== Dataset entries
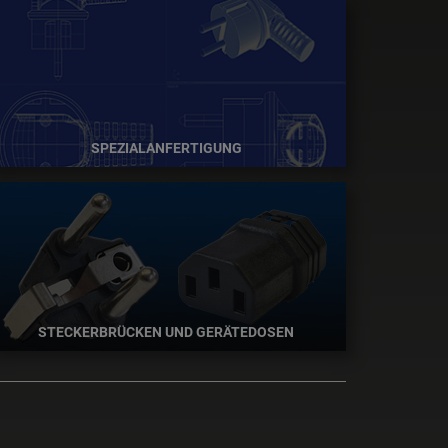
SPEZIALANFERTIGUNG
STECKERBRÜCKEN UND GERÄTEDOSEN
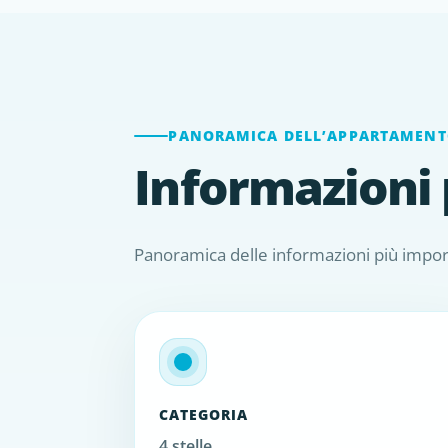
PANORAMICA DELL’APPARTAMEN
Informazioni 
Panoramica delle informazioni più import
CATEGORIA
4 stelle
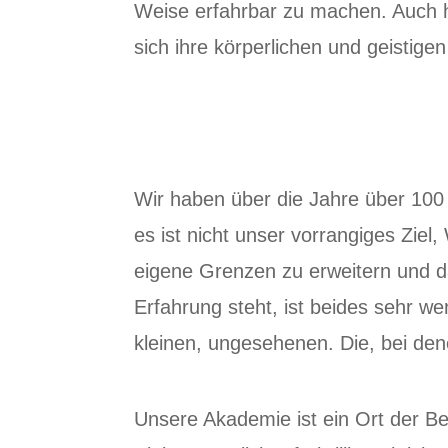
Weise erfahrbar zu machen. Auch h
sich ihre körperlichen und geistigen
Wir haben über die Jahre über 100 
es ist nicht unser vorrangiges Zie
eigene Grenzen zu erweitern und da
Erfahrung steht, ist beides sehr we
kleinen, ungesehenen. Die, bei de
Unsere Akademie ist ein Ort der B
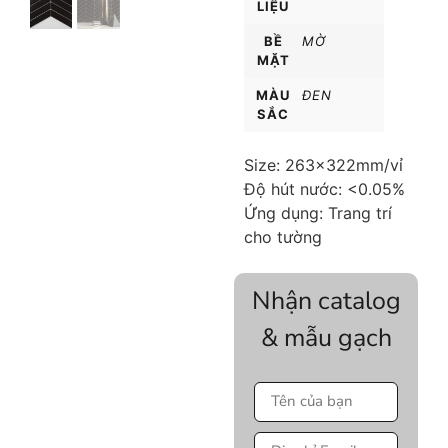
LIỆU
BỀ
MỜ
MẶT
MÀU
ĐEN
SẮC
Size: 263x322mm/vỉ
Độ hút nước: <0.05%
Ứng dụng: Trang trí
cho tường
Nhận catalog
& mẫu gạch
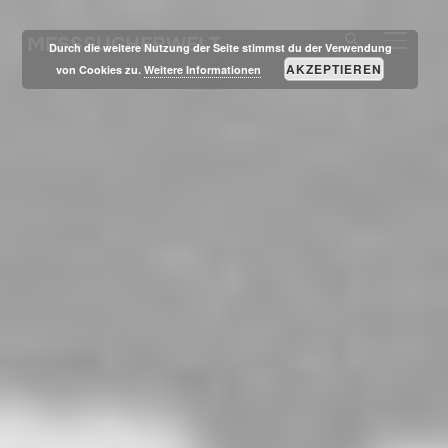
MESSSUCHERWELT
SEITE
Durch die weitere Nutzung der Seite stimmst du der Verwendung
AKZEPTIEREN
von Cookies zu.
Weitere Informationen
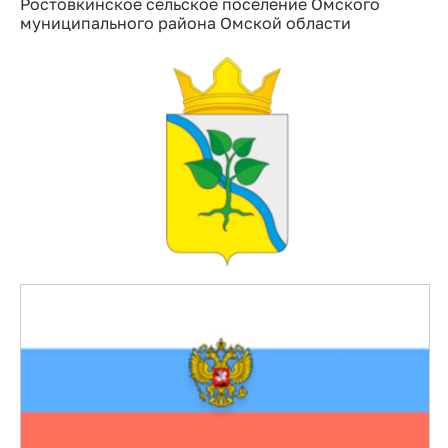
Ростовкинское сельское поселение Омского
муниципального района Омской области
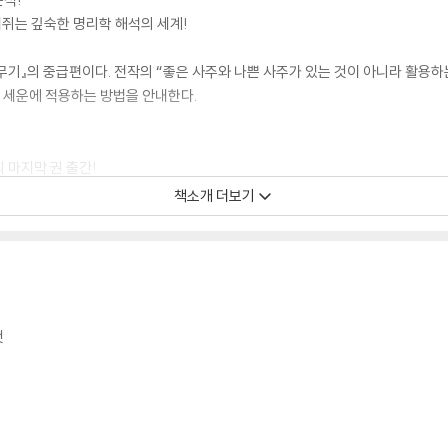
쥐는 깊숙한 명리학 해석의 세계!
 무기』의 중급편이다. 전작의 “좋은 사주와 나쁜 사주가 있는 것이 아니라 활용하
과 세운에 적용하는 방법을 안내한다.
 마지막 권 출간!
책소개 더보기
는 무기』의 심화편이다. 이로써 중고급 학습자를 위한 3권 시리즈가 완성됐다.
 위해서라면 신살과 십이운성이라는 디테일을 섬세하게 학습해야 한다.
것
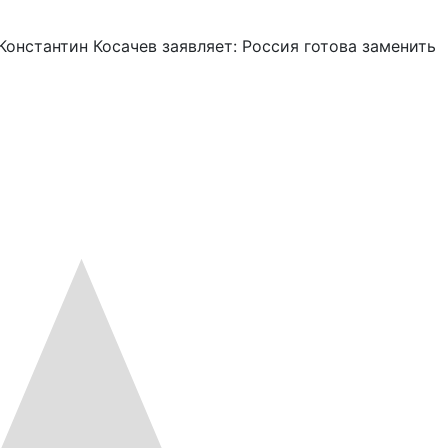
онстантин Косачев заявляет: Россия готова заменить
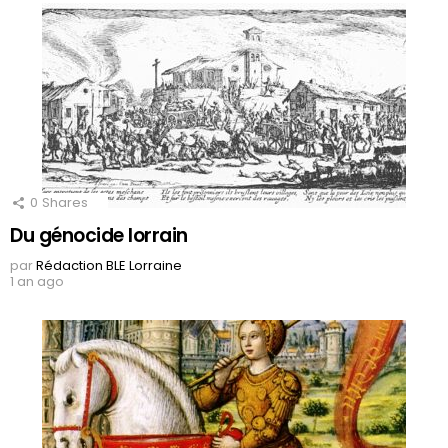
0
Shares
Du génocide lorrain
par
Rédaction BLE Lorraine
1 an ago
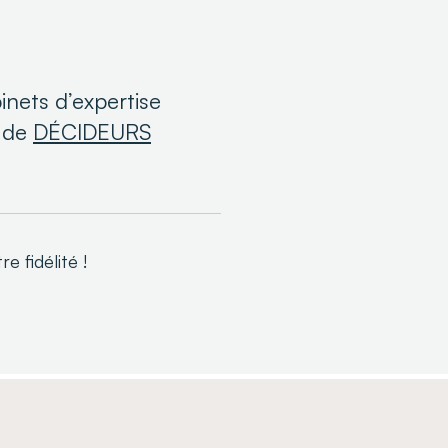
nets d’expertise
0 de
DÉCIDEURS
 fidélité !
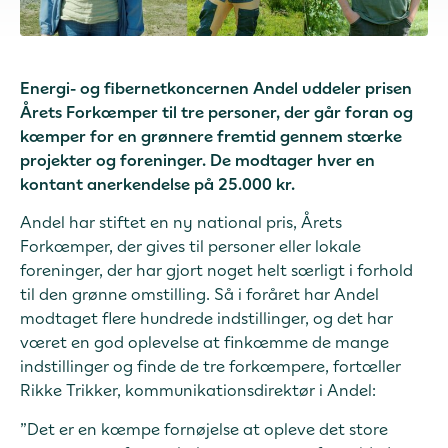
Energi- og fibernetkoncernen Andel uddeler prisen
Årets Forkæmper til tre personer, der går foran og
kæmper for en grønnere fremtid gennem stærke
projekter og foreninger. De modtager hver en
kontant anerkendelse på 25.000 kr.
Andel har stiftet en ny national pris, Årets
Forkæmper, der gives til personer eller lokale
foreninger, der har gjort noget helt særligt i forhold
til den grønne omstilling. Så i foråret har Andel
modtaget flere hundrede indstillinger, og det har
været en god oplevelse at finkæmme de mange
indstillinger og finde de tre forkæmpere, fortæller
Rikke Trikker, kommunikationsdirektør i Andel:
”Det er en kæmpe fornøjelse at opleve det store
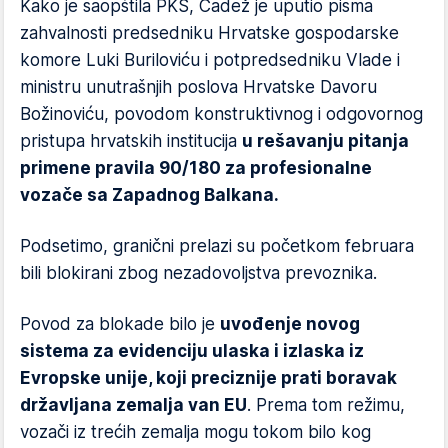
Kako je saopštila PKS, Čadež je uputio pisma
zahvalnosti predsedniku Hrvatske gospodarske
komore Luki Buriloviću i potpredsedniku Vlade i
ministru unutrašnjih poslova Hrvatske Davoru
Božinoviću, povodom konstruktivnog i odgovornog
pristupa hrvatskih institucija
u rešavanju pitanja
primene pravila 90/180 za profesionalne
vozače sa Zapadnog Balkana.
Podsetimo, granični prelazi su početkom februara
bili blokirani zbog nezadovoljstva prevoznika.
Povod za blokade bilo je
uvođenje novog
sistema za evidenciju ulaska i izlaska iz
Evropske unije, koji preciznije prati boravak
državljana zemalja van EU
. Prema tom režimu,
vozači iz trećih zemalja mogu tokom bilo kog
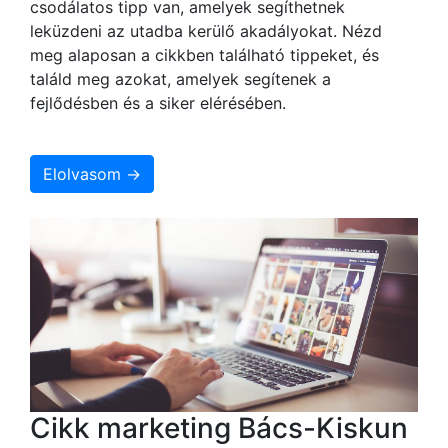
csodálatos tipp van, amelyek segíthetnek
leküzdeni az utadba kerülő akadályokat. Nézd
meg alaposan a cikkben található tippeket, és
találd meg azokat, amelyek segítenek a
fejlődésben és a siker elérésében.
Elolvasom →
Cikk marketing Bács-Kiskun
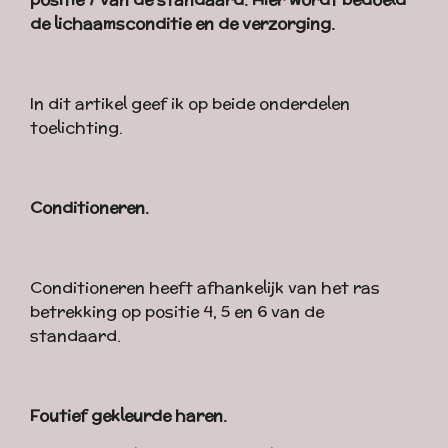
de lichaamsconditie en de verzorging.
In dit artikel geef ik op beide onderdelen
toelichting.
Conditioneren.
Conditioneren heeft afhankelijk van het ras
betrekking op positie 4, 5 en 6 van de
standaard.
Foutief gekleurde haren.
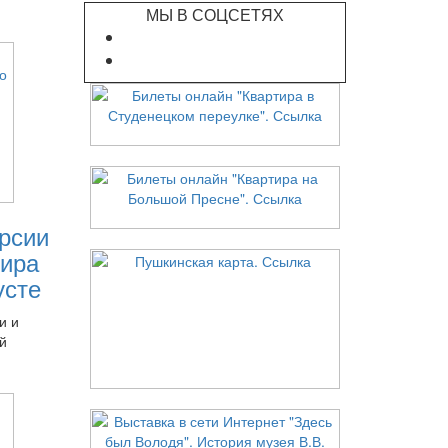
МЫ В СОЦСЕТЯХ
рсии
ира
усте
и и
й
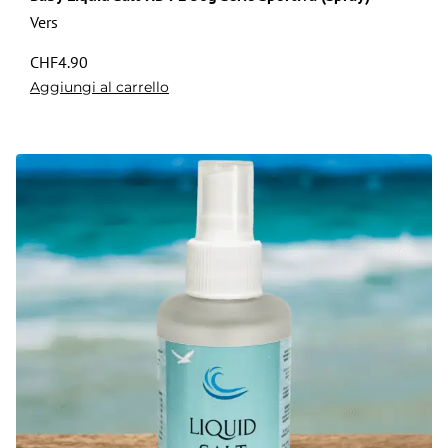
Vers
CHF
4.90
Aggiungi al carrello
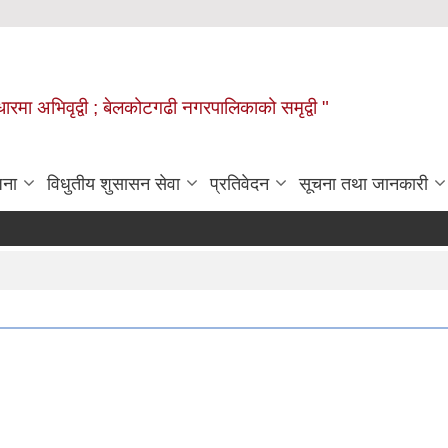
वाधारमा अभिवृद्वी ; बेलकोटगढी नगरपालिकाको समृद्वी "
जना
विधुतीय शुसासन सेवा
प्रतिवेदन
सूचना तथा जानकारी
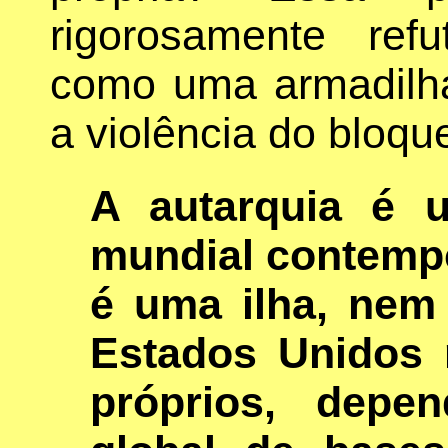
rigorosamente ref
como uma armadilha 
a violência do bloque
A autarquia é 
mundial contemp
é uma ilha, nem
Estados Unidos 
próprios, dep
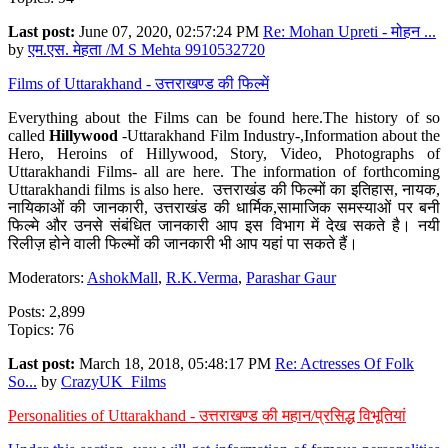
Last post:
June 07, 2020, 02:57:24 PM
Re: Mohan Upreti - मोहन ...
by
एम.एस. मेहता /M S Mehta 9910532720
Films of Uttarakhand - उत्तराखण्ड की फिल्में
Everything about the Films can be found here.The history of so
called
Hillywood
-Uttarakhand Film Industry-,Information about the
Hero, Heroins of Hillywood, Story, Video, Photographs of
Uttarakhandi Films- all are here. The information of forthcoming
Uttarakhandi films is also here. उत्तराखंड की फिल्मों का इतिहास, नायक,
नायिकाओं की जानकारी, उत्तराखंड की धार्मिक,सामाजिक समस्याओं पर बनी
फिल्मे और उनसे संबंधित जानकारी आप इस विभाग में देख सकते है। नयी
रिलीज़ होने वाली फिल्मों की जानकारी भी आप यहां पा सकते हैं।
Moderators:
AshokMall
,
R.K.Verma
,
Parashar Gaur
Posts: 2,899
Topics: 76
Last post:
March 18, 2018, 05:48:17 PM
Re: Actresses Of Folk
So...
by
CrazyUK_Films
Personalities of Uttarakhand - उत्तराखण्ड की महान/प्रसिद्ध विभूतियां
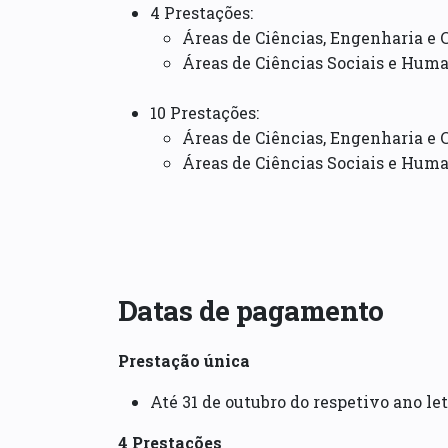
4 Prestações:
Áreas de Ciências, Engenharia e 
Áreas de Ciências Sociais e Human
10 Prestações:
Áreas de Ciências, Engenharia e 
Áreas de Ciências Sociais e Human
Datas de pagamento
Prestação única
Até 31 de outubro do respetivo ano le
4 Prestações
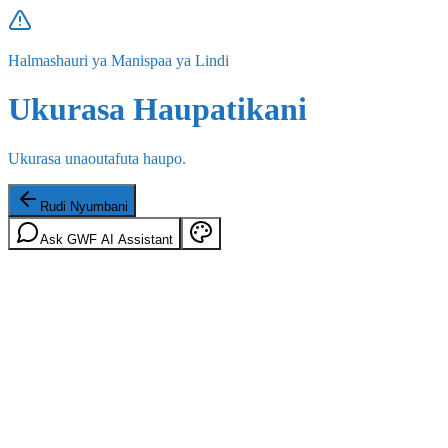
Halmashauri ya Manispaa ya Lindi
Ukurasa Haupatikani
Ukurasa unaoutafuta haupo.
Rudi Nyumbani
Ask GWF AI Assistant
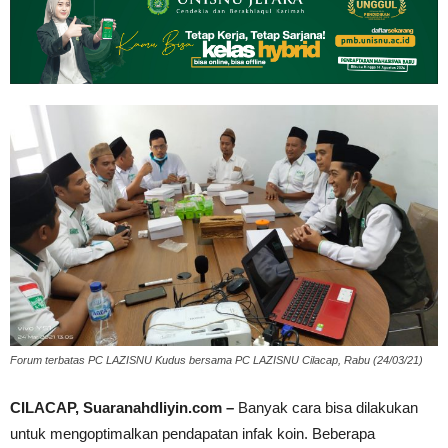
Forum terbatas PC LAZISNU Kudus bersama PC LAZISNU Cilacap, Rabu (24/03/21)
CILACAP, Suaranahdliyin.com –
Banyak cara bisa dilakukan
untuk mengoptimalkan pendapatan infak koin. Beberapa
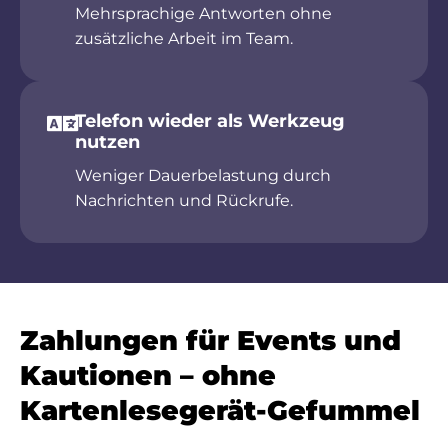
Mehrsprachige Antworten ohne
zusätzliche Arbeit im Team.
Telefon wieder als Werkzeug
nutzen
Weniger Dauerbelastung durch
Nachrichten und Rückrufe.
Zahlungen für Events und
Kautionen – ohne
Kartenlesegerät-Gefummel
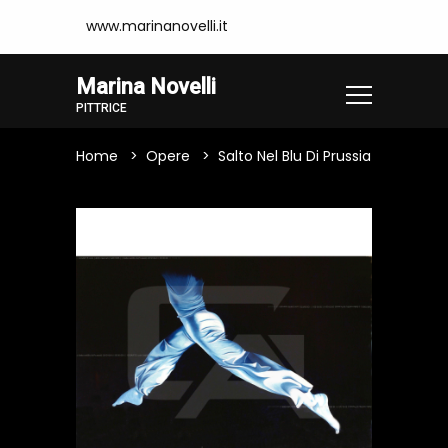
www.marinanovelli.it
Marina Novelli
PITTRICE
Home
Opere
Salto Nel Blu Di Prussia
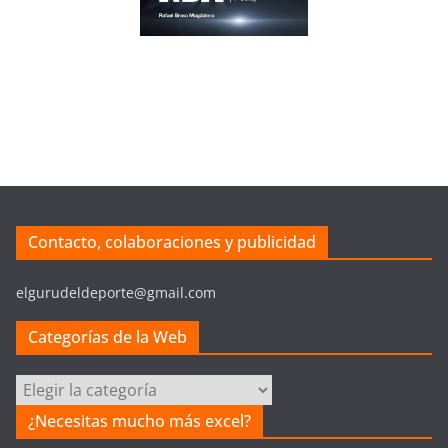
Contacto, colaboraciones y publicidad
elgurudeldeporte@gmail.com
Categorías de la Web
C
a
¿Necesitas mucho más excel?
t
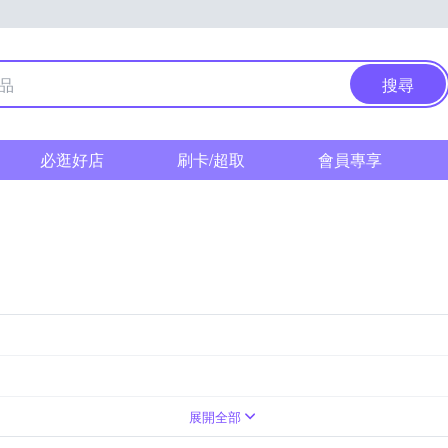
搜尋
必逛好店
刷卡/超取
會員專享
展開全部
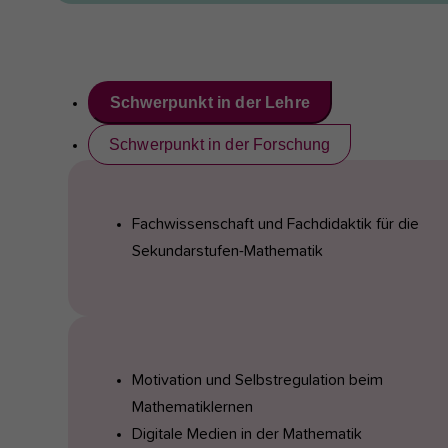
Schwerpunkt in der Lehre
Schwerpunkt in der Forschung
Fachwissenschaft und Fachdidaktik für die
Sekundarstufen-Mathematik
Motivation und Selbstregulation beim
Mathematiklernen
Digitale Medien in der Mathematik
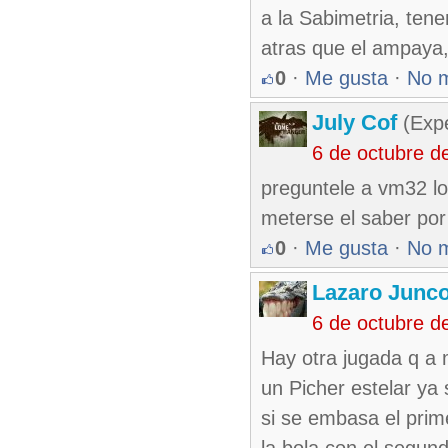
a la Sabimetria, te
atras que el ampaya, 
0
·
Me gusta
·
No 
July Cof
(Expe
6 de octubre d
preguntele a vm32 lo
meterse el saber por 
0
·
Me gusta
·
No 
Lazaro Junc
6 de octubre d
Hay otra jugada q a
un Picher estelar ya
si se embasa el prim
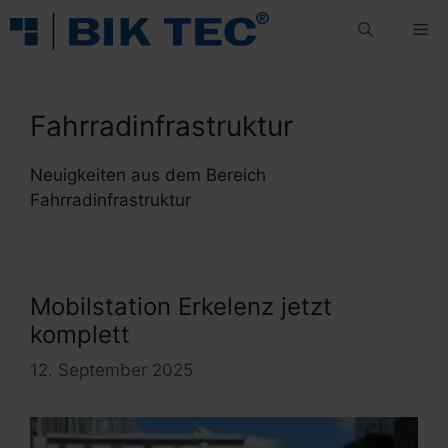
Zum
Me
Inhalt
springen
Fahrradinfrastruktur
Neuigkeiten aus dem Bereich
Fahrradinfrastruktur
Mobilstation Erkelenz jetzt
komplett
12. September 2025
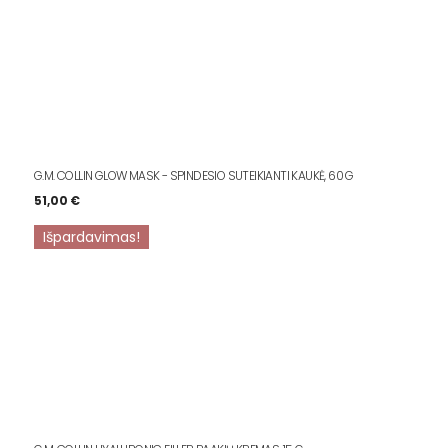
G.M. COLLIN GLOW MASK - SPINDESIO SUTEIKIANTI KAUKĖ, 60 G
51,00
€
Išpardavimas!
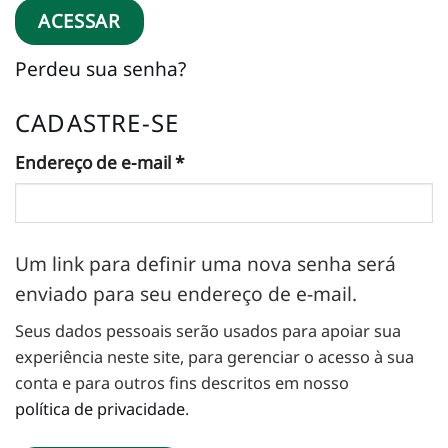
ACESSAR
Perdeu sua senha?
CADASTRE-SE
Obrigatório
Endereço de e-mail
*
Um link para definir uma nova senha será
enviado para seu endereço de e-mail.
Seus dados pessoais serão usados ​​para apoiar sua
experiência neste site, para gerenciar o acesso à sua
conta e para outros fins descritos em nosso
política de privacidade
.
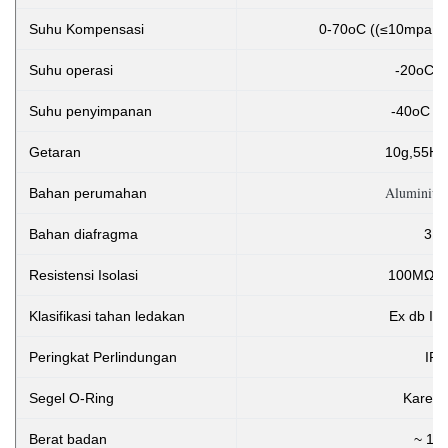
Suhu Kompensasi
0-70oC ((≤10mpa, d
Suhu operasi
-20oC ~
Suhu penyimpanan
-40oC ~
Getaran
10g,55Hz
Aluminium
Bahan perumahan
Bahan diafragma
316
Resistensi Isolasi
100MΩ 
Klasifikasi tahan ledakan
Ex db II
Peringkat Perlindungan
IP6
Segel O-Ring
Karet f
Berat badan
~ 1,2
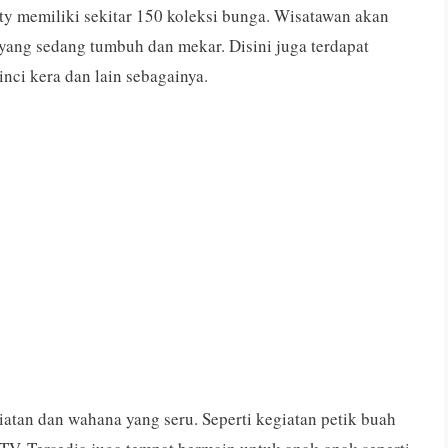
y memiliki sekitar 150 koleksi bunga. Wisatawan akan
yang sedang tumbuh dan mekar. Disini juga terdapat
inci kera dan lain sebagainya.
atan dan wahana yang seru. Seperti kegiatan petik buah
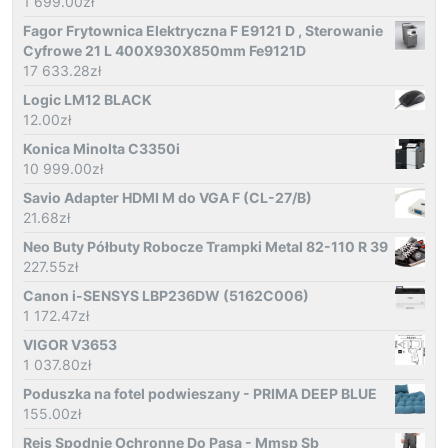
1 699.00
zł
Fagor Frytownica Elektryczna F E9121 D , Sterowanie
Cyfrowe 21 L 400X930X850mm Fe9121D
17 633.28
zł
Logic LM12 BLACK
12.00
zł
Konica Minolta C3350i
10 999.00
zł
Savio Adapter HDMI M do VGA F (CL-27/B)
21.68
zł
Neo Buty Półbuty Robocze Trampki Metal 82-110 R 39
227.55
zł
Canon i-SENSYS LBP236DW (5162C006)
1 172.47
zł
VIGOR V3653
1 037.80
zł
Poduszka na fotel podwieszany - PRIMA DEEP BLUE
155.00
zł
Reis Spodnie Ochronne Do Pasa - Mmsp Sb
====
Task item:
With pictures left out, transcribe each line from the one containing "a la Sabimetria, te" through the end of the data, both ends included.

Solution:
a la Sabimetria, te
atras que el ampaya, 
0
·
Me gusta
·
No 
July Cof
(Expe
6 de octubre d
preguntele a vm32 lo
meterse el saber por 
0
·
Me gusta
·
No 
Lazaro Junc
6 de octubre d
Hay otra jugada q a
un Picher estelar ya
si se embasa el prim
Zum
Me
Inhalt
springen
Fahrradinfrastruktur
Neuigkeiten aus dem Bereich
Fahrradinfrastruktur
Mobilstation Erkelenz jetzt
komplett
12. September 2025
G.M. COLLIN GLOW MASK - SPINDESIO SUTEIKIANTI KAUKĖ, 60 G
51,00
€
Išpardavimas!
ACESSAR
Perdeu sua senha?
CADASTRE-SE
Obrigatório
Endereço de e-mail
*
Um link para definir uma nova senha será
enviado para seu endereço de e-mail.
Seus dados pessoais serão usados ​​para apoiar sua
experiência neste site, para gerenciar o acesso à sua
conta e para outros fins descritos em nosso
política de privacidade
.
Suhu Kompensasi
0-70oC ((≤10mpa, d
Suhu operasi
-20oC ~
Suhu penyimpanan
-40oC ~
Getaran
10g,55Hz
Aluminium
Bahan perumahan
Bahan diafragma
316
Resistensi Isolasi
100MΩ 
Klasifikasi tahan ledakan
Ex db II
Peringkat Perlindungan
IP6
Segel O-Ring
Karet f
Berat badan
~ 1,2
y memiliki sekitar 150 koleksi bunga. Wisatawan akan
yang sedang tumbuh dan mekar. Disini juga terdapat
inci kera dan lain sebagainya.
atan dan wahana yang seru. Seperti kegiatan petik buah
1 699.00
zł
Fagor Frytownica Elektryczna F E9121 D , Sterowanie
Cyfrowe 21 L 400X930X850mm Fe9121D
17 633.28
zł
Logic LM12 BLACK
12.00
zł
Konica Minolta C3350i
10 999.00
zł
Savio Adapter HDMI M do VGA F (CL-27/B)
21.68
zł
Neo Buty Półbuty Robocze Trampki Metal 82-110 R 39
227.55
zł
Canon i-SENSYS LBP236DW (5162C006)
1 172.47
zł
VIGOR V3653
1 037.80
zł
Poduszka na fotel podwieszany - PRIMA DEEP BLUE
155.00
zł
Reis Spodnie Ochronne Do Pasa - Mmsp Sb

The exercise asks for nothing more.